Language Log

Information content of text in English and Chinese

October 9, 2017 @ 10:17 am · Filed by Mark Liberman under Information technology, Orthography

Terms and concepts related to "letters" and "characters" were used at spectacularly crossed purposes in many of the comments on Victor Mair's recent post "Twitter length restrictions in English, Chinese, Japanese, and Korean". I'm not going to intervene in the tangled substance of that discussion, except to reference some long-ago LLOG posts on the relative information content of different languages/writing systems. The point of those posts was to abstract away from the varied, complex, and (here) irrelevant details of character sets, orthographic conventions, and digital encoding systems, and to look instead at the size ratios of parallel (translated) texts in compressed form. The idea is that compression schemes try precisely to get rid of those irrelevant details, leaving a better estimate of the actual information content.

My conclusions from those exercises are two:

The differences among languages in information-theoretic efficiency appear to be quite small.
The direction of the differences is unclear — it depends on the texts chosen, the direction of translation, and the method of compression used.

See "One world, how many bytes?", 8/5/2005; "Comparing communication efficiency across languages", 4/4/2008; "Mailbag: comparative communication efficiency", 4/5/2008; "Is English more efficient than Chinese after all?", 4/28/2008.

October 9, 2017 @ 10:17 am · Filed by Mark Liberman under Information technology, Orthography

Permalink

7 Comments

~flow said,

October 10, 2017 @ 4:57 am

My suspicion matches your 'forlorn hope that good compression would wash out [differences due to encoding details and addition of repetitive junk data]'. Thanks for the data. One could construct an extreme but not altogether artificial sample from mechanically re-encoding Korean Hangeul texts using precomposed syllables versus single conjoining Jamo (and use different encodings—bit pattern rules—like UTF-8 vs UTF-16 and so on); the text would remain the same to the human reader, but I guess will result in dramatic differences in raw and compressed text size. Now that I said that, I'd volunteer if asked to.
Chris Button said,

October 10, 2017 @ 12:17 pm

Slightly off-topic, but when things are flipped around, there is also the question about efficiency in terms of reception as opposed to production – i.e. the notion that standard written Chinese is read faster than written English which in turn is read faster than something like written Spanish by native speakers. Apparently the difference isn't great (so of limited functional consequence), but where it is interesting is how it seems to tie into the idea of the primacy of the syllable in terms of cognition, rather than the phonetically very real but phonologically rather arbitrary notion of a consonant-vowel contrast…
xylo said,

October 10, 2017 @ 4:24 pm

@~flow
I would love to see such a sample. But because there is simple arithmetics connecting the encoding of hangeul syllables and hangeul jamo (i.e. Code point of Hangul = (initial) × 588 + (medial) × 28 + (final) + 44032, as explained on Wikipedia), I think what we are testing is the compression algorithm and not the encoding. The same goes for comparing UTF-8 vs UTF-16.

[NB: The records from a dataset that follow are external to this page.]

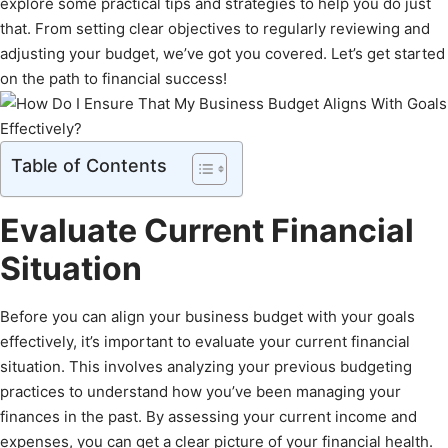
explore some practical tips and strategies to help you do just
that. From setting clear objectives to regularly reviewing and
adjusting your budget, we’ve got you covered. Let’s get started
on the path to financial success!
Table of Contents
Evaluate Current Financial
Situation
Before you can align your business budget with your goals
effectively, it’s important to evaluate your current financial
situation. This involves analyzing your previous budgeting
practices to understand how you’ve been managing your
finances in the past. By assessing your current income and
expenses, you can get a clear picture of your financial health.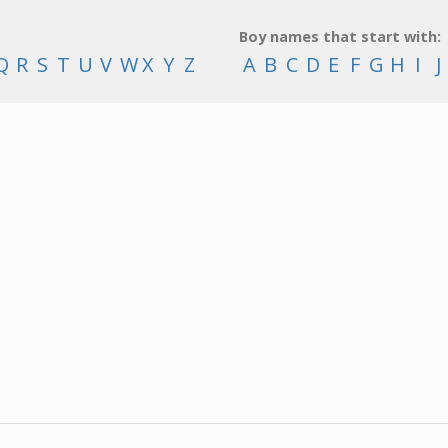
Boy names that start with:
Q
R
S
T
U
V
W
X
Y
Z
A
B
C
D
E
F
G
H
I
J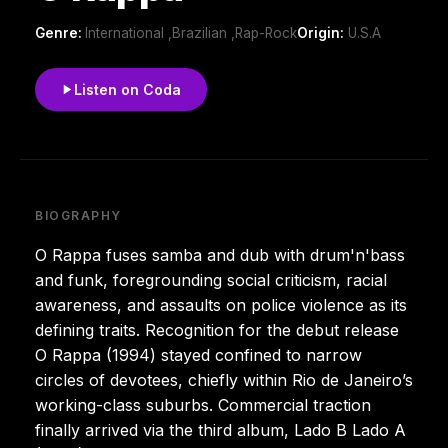
Genre:
International ,Brazilian ,Rap-Rock
Origin:
U.S.A
Listen on Coda
BIOGRAPHY
O Rappa fuses samba and dub with drum'n'bass
and funk, foregrounding social criticism, racial
awareness, and assaults on police violence as its
defining traits. Recognition for the debut release
O Rappa (1994) stayed confined to narrow
circles of devotees, chiefly within Rio de Janeiro’s
working-class suburbs. Commercial traction
finally arrived via the third album, Lado B Lado A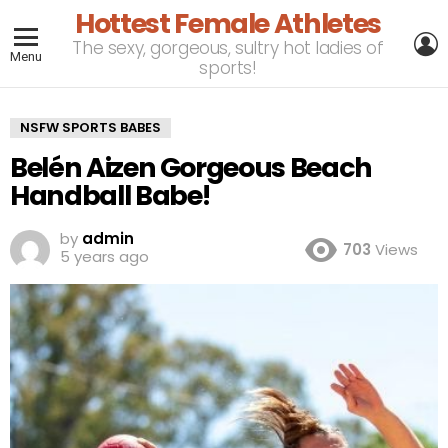
Hottest Female Athletes
L
The sexy, gorgeous, sultry hot ladies of
Menu
sports!
NSFW SPORTS BABES
Belén Aizen Gorgeous Beach
Handball Babe!
by
admin
703
Views
5 years ago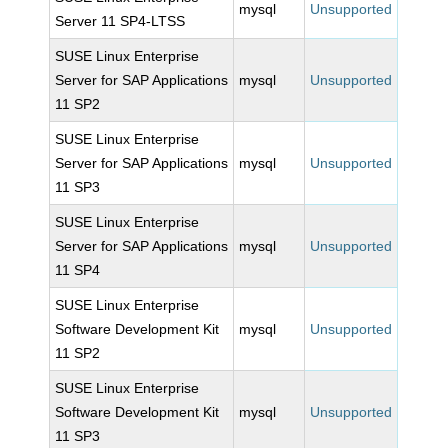
mysql
Unsupported
Server 11 SP4-LTSS
SUSE Linux Enterprise
Server for SAP Applications
mysql
Unsupported
11 SP2
SUSE Linux Enterprise
Server for SAP Applications
mysql
Unsupported
11 SP3
SUSE Linux Enterprise
Server for SAP Applications
mysql
Unsupported
11 SP4
SUSE Linux Enterprise
Software Development Kit
mysql
Unsupported
11 SP2
SUSE Linux Enterprise
Software Development Kit
mysql
Unsupported
11 SP3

If it is just to compare the results to the variance of the other data, such an experiment with Korean text would be interesting nonetheless. I would add the same text in romanised form as a third artificial sample, though. But who is gonna do the job? I think we need a volunteer.
GMan003 said,

October 10, 2017 @ 5:26 pm

I feel like "compressing the text" is sort of like factoring out the difference between writing systems. Latin text compresses far better than CJK logograms, in pretty much exact proportion to the difference in information density. I'm sure I could come up with some way to encode Chinese logograms as sequences of individual strokes – and I expect that it would compress to about the same number of bytes as the others.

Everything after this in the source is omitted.